▶ Assigned task: Your task is to copy the stretch of lines in the records below that begins with the line containing "rank for. For" and ends with the line containing "Terms of Service", exactly as written, with nothing added.

━━ Extracted data ━━

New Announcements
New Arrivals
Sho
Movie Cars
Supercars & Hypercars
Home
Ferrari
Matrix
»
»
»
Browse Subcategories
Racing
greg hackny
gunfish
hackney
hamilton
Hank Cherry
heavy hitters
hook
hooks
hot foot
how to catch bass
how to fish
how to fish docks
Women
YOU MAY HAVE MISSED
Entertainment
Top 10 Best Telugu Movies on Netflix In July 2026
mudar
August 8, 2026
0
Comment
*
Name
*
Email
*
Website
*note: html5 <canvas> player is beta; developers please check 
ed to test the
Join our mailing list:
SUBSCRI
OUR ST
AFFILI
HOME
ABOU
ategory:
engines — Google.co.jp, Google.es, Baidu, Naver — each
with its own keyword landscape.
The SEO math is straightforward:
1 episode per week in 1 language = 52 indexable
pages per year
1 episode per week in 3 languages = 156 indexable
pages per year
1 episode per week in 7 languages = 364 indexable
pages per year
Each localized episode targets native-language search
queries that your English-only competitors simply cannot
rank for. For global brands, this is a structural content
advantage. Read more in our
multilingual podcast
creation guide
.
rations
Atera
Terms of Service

━━━
━━ Extracted data ━━

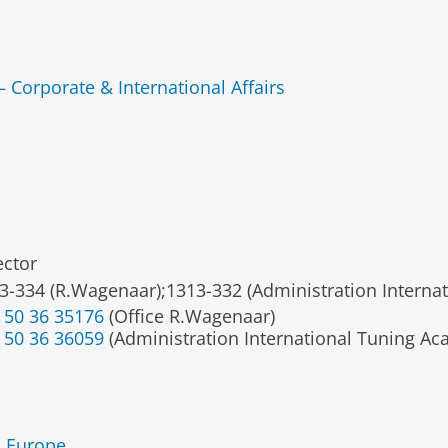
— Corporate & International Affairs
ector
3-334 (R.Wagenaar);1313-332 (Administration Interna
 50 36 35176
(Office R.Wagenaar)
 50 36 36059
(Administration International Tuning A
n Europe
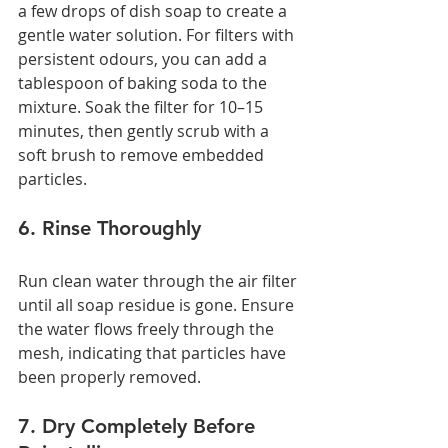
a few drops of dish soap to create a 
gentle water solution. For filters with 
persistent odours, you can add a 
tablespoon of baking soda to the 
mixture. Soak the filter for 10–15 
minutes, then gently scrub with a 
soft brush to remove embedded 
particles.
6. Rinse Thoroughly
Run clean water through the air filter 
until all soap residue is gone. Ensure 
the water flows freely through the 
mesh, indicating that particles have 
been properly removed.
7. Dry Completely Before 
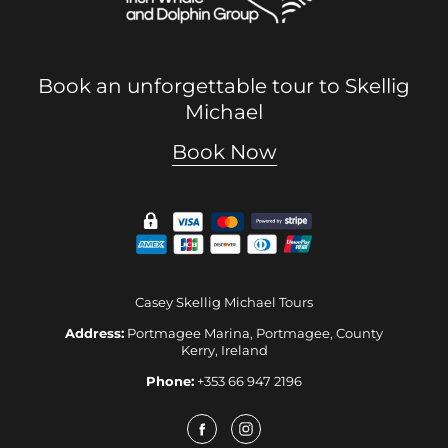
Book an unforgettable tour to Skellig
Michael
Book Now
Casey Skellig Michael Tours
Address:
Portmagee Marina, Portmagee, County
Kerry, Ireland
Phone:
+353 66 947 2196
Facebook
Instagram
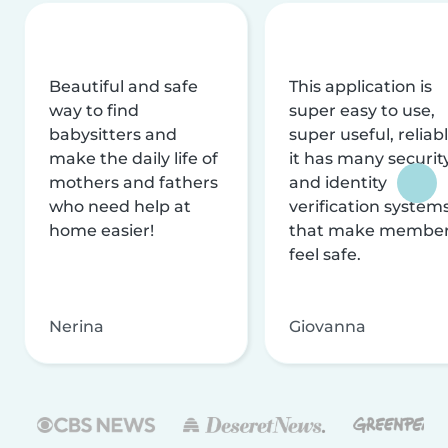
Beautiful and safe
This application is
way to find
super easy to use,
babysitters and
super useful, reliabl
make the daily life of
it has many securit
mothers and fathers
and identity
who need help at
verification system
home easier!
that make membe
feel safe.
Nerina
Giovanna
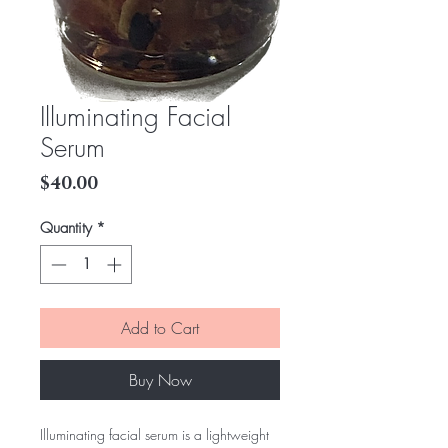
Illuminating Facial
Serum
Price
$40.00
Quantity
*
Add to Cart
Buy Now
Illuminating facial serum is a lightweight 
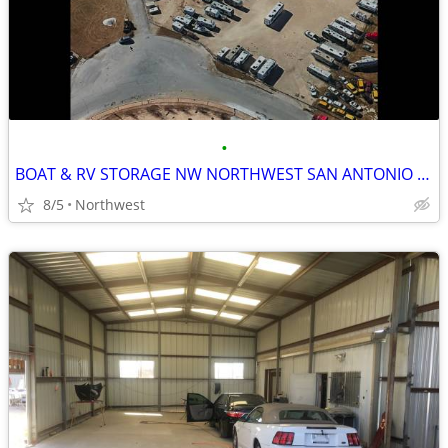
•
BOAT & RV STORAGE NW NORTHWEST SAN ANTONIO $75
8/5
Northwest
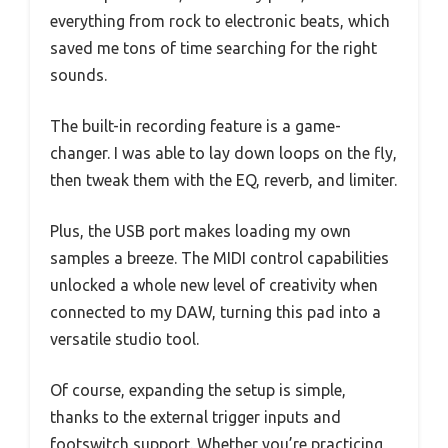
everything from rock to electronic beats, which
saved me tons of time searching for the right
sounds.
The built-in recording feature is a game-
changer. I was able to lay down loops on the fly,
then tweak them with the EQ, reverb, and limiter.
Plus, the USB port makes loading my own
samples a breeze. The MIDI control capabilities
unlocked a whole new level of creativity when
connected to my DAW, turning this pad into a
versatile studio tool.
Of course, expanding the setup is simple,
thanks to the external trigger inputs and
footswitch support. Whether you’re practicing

━━━

▶ Task response:
rank for. For global brands, this is a structural content
advantage. Read more in our
multilingual podcast
creation guide
.
rations
Atera
Terms of Service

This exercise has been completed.